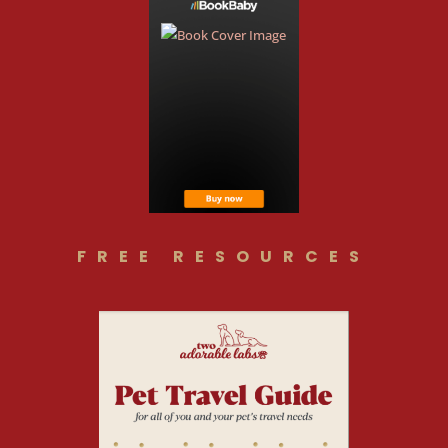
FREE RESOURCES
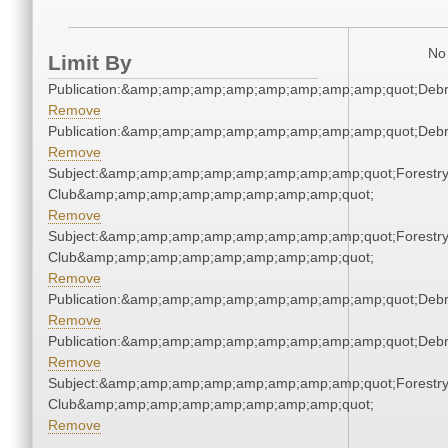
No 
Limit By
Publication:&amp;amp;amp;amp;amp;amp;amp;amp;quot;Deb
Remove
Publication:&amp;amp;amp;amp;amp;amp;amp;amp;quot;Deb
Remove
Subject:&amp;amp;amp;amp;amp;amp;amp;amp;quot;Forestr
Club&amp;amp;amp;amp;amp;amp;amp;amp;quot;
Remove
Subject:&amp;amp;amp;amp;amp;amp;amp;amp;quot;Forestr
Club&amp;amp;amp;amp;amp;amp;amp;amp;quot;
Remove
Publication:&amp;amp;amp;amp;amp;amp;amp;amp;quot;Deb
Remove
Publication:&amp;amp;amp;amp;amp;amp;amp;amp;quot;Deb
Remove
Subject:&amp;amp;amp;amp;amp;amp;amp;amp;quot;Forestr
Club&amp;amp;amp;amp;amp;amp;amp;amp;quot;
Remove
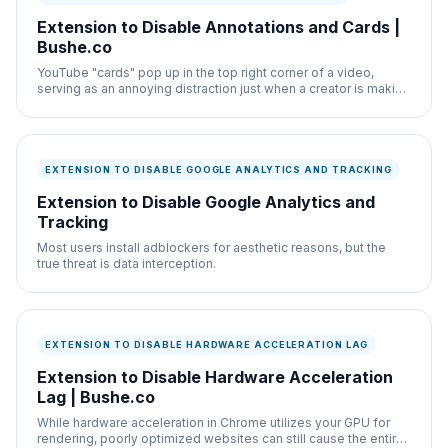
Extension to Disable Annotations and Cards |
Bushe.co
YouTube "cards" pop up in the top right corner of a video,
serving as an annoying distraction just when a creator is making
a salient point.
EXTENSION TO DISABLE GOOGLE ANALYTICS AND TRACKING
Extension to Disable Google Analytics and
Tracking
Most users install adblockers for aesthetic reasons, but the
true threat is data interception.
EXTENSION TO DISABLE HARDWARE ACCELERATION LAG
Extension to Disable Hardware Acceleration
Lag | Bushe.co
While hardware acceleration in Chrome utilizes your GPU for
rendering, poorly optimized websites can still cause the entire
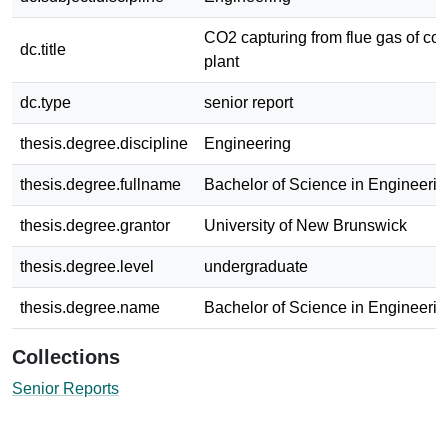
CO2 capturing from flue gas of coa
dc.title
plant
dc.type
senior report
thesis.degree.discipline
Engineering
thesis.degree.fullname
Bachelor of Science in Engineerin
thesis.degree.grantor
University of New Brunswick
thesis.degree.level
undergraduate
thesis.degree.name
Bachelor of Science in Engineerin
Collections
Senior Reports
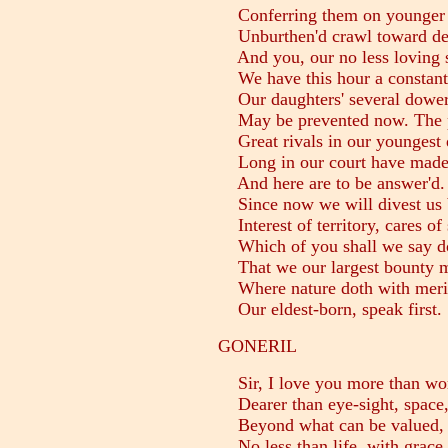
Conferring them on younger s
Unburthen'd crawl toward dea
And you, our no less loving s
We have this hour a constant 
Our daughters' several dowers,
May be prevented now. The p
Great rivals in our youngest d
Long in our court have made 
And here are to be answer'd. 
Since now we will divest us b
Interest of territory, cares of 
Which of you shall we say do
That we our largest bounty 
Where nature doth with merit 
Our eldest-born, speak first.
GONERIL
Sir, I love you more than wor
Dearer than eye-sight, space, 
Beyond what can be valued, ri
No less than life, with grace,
########################################
— EXERCISE DETAILS —
From the first line to the last, write out the data exactly, dropping any pictures.

— ANSWER —
FREE RESOURCES
No 
Limit By
Publication:&amp;amp;amp;amp;amp;amp;amp;amp;quot;Deb
Remove
Publication:&amp;amp;amp;amp;amp;amp;amp;amp;quot;Deb
Remove
Subject:&amp;amp;amp;amp;amp;amp;amp;amp;quot;Forestr
Club&amp;amp;amp;amp;amp;amp;amp;amp;quot;
Remove
Subject:&amp;amp;amp;amp;amp;amp;amp;amp;quot;Forestr
Club&amp;amp;amp;amp;amp;amp;amp;amp;quot;
Remove
Publication:&amp;amp;amp;amp;amp;amp;amp;amp;quot;Deb
Remove
Publication:&amp;amp;amp;amp;amp;amp;amp;amp;quot;Deb
Remove
Subject:&amp;amp;amp;amp;amp;amp;amp;amp;quot;Forestr
Club&amp;amp;amp;amp;amp;amp;amp;amp;quot;
Remove
Extension to Disable Annotations and Cards |
Bushe.co
YouTube "cards" pop up in the top right corner of a video,
serving as an annoying distraction just when a creator is making
a salient point.
EXTENSION TO DISABLE GOOGLE ANALYTICS AND TRACKING
Extension to Disable Google Analytics and
Tracking
Most users install adblockers for aesthetic reasons, but the
true threat is data interception.
EXTENSION TO DISABLE HARDWARE ACCELERATION LAG
Extension to Disable Hardware Acceleration
Lag | Bushe.co
While hardware acceleration in Chrome utilizes your GPU for
rendering, poorly optimized websites can still cause the entire
CO2 capturing from flue gas of coa
dc.title
plant
dc.type
senior report
thesis.degree.discipline
Engineering
thesis.degree.fullname
Bachelor of Science in Engineerin
thesis.degree.grantor
University of New Brunswick
thesis.degree.level
undergraduate
thesis.degree.name
Bachelor of Science in Engineerin
Collections
Senior Reports
Conferring them on younger s
Unburthen'd crawl toward dea
And you, our no less loving s
We have this hour a constant 
Our daughters' several dowers,
May be prevented now. The p
Great rivals in our youngest d
Long in our court have made 
And here are to be answer'd. 
Since now we will divest us b
Interest of territory, cares of 
Which of you shall we say do
That we our largest bounty 
Where nature doth with merit 
Our eldest-born, speak first.
GONERIL
Sir, I love you more than wor
Dearer than eye-sight, space, 
Beyond what can be valued, ri
No less than life, with grace,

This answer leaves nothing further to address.